Two collages printed on vinyl by Irving, Means_Angles_Integers (The weight of media) #7 and Means_Angles_Integers (The weight of media) #8, are mounted on aluminum substrates and affixed to the wall. The layered screenshots from the collective DIY space we call the internet—glossy, beveled hyperlinks that appear on scam sites, cartoonish memes, and social media posts mourning the loss of Breonna Taylor—form a dense palimpsest of text and image. It is as if the artist were responding to Piet Mondrian’s highly proportionate, harmonious grids with a primal horror vaccui—a compulsion to exhaust delimited spaces. Irving floods these spaces with digitally mediated text, forcing your eye to build metonymic, rather than metaphoric, relations across them. Rather than allowing the grid to delimit sharp reds, yellows, and blues, these flat aggregates of shared images incompletely recollected collapse the boundaries we’ve learned to perceive contain them.

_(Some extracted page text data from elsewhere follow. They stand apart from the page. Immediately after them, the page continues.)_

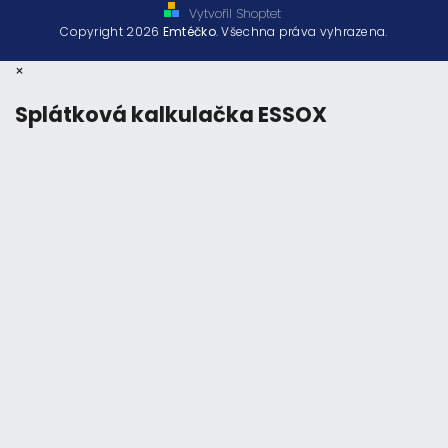
Vytvořil Shoptet
Copyright 2026
Emtéčko
. Všechna práva vyhrazena.
×
Splátková kalkulačka ESSOX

Installed on the floor of the gallery is Lyndon Barrois Jr.’s sculptural installation Immortal Objects I-IV—four cast iron sundials that seem to absorb the “weight of media” to which Irving alludes in the works mentioned above. Each timepiece is placed off-center on a flat, nondescript black plinth and juxtaposed with CMY polyhedrons. These bespoke geometric miniatures use a process called “subtractive color mixing” to emit the spectrum of cyan, magenta, and yellow filtered through white light. The color model is ubiquitous to printed materials such as magazines and books, and is one of the artist’s frequent referents.11
“How many colors can you create?” reads one answer on the toy manufacturer’s FAQ page; “I’m looking for the color Dreamsickle,” I want to say back:

Barrois Jr.’s archival pigment print Twilight Dialogue is one of several wall works that incorporates imagery from Japanese director Juzo Itami’s 1987 film A Taxing Woman. A blood-red full moon appears in the upper half of the image; in the screenshot that appears below it, the same hue alters the facial color of the actor Nobuko Miyamoto. Keeling down to look at one of Barrois Jr.’s timepieces more closely, I notice that each ready-made has carved into it discrete mottos—one an old adage from the Latin, “I count none but golden hours.” A line by the poet Robert Browning on another—“Grow old along with me / The best is yet to be” from the 1868 dramatic monologue “Rabbi Ben Ezra,” put to song by John Lennon in 1984—is divided by the image of a grim reaper. Barrois Jr.’s understated arrangements temper the flickering, dimensional surface effects produced by Irving’s wall works, such that for a few moments, the chaos clears and the sticky swirl called dreaming clicks brightly back into focus.